After the ‘Arab Spring’ in 2011, the MB, with obvious political and financial support from the US, won last year’s elections. Their nominated candidate, Mohammed Morsi, became a president. Soon, it became obvious to the Egyptians that the new president was more interested in consolidating power in his hands than solving the countries’ domestic problems. Egyptians realized that Morsi and his supporters were not fit to run the country and regretted their mistake by voting them in. One year under the MB rule was too bad and the prospect of them clinching to power indefinitely made it a nightmare. Egyptians knew that waiting for Morsi to finish his term would be far too late.

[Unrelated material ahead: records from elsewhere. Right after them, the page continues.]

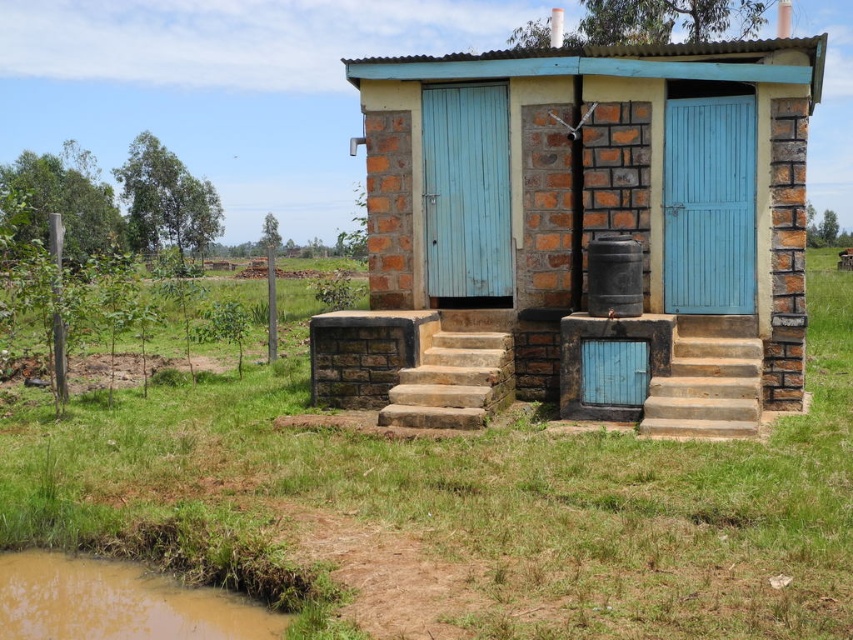 Who is more forward, (445, 369) or (740, 394)?

Point (740, 394) is in front.

Which is in front, point (639, 234) or point (677, 316)?

Point (677, 316)

Find the location of a particular element. This screenshot has width=853, height=640. blue painted wood toilet at center is located at coordinates (579, 230).

Based on the photo, can you confirm if blue painted wood toilet at center is shorter than brown muddy puddle at lower left?

In fact, blue painted wood toilet at center may be taller than brown muddy puddle at lower left.

Does blue painted wood toilet at center appear under brown muddy puddle at lower left?

Actually, blue painted wood toilet at center is above brown muddy puddle at lower left.

This screenshot has height=640, width=853. Identify the location of blue painted wood toilet at center. (579, 230).

Between point (392, 232) and point (456, 208), which one is positioned in front?

Point (456, 208)

Does blue painted wood toilet at center come behind light blue wooden door at center?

On the 30th of June 2013, and in an unprecedented show of unity, the Egyptian people asked Morsi to step down. To make their case clear, to Morsi and to the world, an estimated 18 millions (1) took to the streets demanding that he must step down. No other nation has ever managed to put such a large number of people on the streets. The Muslim brotherhood responded by counter demonstrations of tens of thousands of their members. A confrontation between the two groups becamea real nightmare. Extensive consultations took place nationwide between various groups including the Coptic Church and Al Azhar. It was agreed that the Army had to intervene to avoid a bloodbath. General Sissy, the chief of the army, gave Morsi two days to reach a settlement. When it became obvious that Morsi had no intentions to listen to the people’s demands, he was removed and an interim government was formed. General Sissy, the army chief, made it clear that the army acted on behalf of the people and had no intentions to be involved in politics or running the country.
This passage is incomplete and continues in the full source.